Two facts to internalize before writing any CTE :
- v12 behavior change: non-recursive CTEs are inlined by default (
NOT MATERIALIZED) when referenced once and side-effect-free. Pre-v12 they were always materialized (optimization fence). If your code relies on the fence to prevent the planner from re-evaluating an expensive function or unsafe ordering, write WITH x AS MATERIALIZED (...) explicitly.
- Recursive CTEs MUST terminate. The recursive branch must produce zero rows eventually, or PostgreSQL loops until the work-table exhausts memory.
Minimum-viable non-recursive CTE :
WITH active_users AS (
SELECT id, email FROM users WHERE last_login > now() - interval '30 days'
)
SELECT count(*) FROM active_users;
Minimum-viable recursive CTE (tree-walk down from a root) :
WITH RECURSIVE descendants AS (
SELECT id, parent_id, 1 AS depth FROM nodes WHERE id = 42
UNION ALL
SELECT n.id, n.parent_id, d.depth + 1
FROM nodes n JOIN descendants d ON n.parent_id = d.id
)
SELECT * FROM descendants;
When To Use This Skill :
ALWAYS use this skill when :
- Writing a query with intermediate stages that would be hard to read as nested subqueries
- Traversing a parent-child (tree) or many-to-many (graph) relation
- Combining INSERT/UPDATE/DELETE with a SELECT in one atomic statement
- Generating a sequence of values without
generate_series
- Debugging "my CTE was supposed to be cached but the planner re-runs it" (v12+ inlining)

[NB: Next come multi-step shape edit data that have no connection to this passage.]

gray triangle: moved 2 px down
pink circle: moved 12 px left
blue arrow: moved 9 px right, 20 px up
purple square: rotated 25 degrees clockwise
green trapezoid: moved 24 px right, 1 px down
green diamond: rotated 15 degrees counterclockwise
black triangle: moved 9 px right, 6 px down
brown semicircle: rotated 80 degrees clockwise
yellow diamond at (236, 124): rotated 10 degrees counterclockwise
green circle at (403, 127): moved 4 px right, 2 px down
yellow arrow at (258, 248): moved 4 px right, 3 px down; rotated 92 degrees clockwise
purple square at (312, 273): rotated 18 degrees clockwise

- Debugging "my recursive CTE never returns" (missing termination or cycle)
NEVER use this skill for :
Decision Trees :
Plain query, subquery, or CTE :
Is the intermediate result used MORE THAN ONCE in the outer query ?
├── YES → CTE (named, deduplicated reference). Consider MATERIALIZED if expensive.

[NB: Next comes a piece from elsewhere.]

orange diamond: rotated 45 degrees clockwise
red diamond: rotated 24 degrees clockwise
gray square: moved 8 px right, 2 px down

└── NO → Is the intermediate result complex enough to harm readability when nested ?
├── YES → CTE (purely for readability; inlined by default in v12+).
└── NO → inline subquery or join.
MATERIALIZED or NOT MATERIALIZED :
Is the CTE referenced exactly once ?
├── YES → default (NOT MATERIALIZED) is correct. Planner can push predicates in, prune columns out.

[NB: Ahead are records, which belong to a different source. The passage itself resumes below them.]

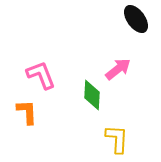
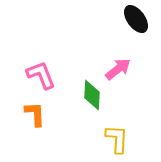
orange L-shape: moved 8 px right, 2 px down
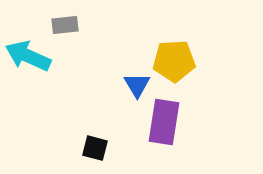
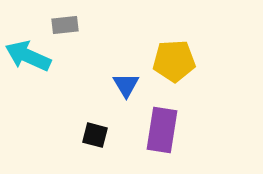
blue triangle: moved 11 px left
purple rectangle: moved 2 px left, 8 px down
black square: moved 13 px up
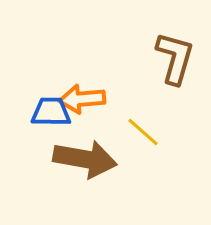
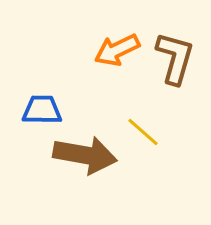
orange arrow: moved 35 px right, 49 px up; rotated 21 degrees counterclockwise
blue trapezoid: moved 9 px left, 2 px up
brown arrow: moved 4 px up
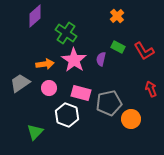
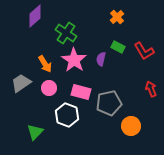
orange cross: moved 1 px down
orange arrow: rotated 66 degrees clockwise
gray trapezoid: moved 1 px right
pink rectangle: moved 1 px up
orange circle: moved 7 px down
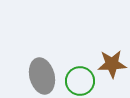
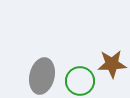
gray ellipse: rotated 28 degrees clockwise
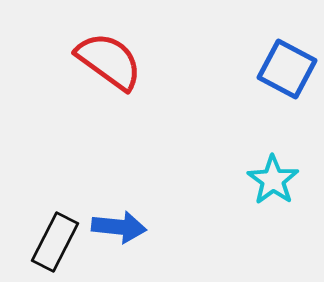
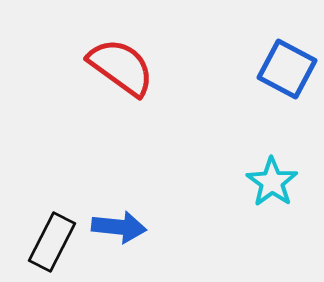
red semicircle: moved 12 px right, 6 px down
cyan star: moved 1 px left, 2 px down
black rectangle: moved 3 px left
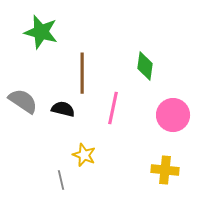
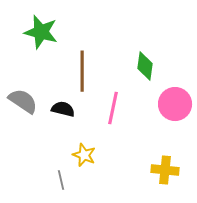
brown line: moved 2 px up
pink circle: moved 2 px right, 11 px up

└── NO → Default is MATERIALIZED (multi-reference). Usually correct.
Is the CTE expensive (calls a VOLATILE function, large aggregation, expensive scan) ?
└── YES → force MATERIALIZED even if referenced once : avoids re-execution.
Does the CTE call a function with side effects (write, NOW() captured for the snapshot) ?
└── YES → force MATERIALIZED. Without the fence, the planner may inline and re-invoke the function.
Recursive CTE termination strategy :
Does the data structure have known finite depth (e.g. file-system tree, org chart) ?
├── YES → recursion terminates when no row joins → recursive branch returns zero rows.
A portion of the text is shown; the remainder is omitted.